Working with Transformers
Load your Transformer as a CachedCausalLM
The easiest way to load a Transformer model is to use the CachedCausalLM.from_pretrained
static method, which accepts as input a HuggingFace model identifier. This loads the model's weights into memory, and also loads the appropriate tokenizer. The optional auth_token
parameter can be provided if the model in question requires HuggingFace authorization (e.g., Meta's Llama 2 models).

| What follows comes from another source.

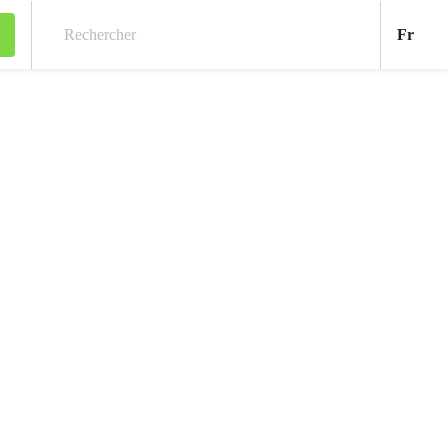
Fran
Fr
Rechercher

Use the LLM within your model via the Transformer
distribution
Within a model, you can sample
or observe
from the Transformer
distribution. It accepts as arguments a CachedCausalLM
instance, as well as a list of integer token ids specifying the context. It returns a distribution over next tokens. The Transformer
distirbution is stateless, and so your model will need to manually extend the context with newly sampled tokens.
Use the LLM within your model via the LMContext
class
Alternatively, you can initialize an LMContext
object with a CachedCausalLM
instance instance and a string-valued prompt. It maintains a growing context as state, and exposes a next_token
distribution that, when sampled, observed, or intervened, grows the context. It also supports a form of 'sub-token' generation, via the mask_dist
distribution.
Create custom token distributions with TokenCategorical
You may also create a custom distribution over the vocabulary of a language model using the TokenCategorical
distribution. It is parameterized by a CachedCausalLM
instance, and an array of logits equal in length to the language model's vocabulary size.
This distribution is particularly useful as a proposal distribution; for example, a model might sample
with dist
set
to the LM's next token distribution, but with proposal
set to a modified distribution that uses a heuristic to upweight
'good' tokens and downweight 'bad' ones.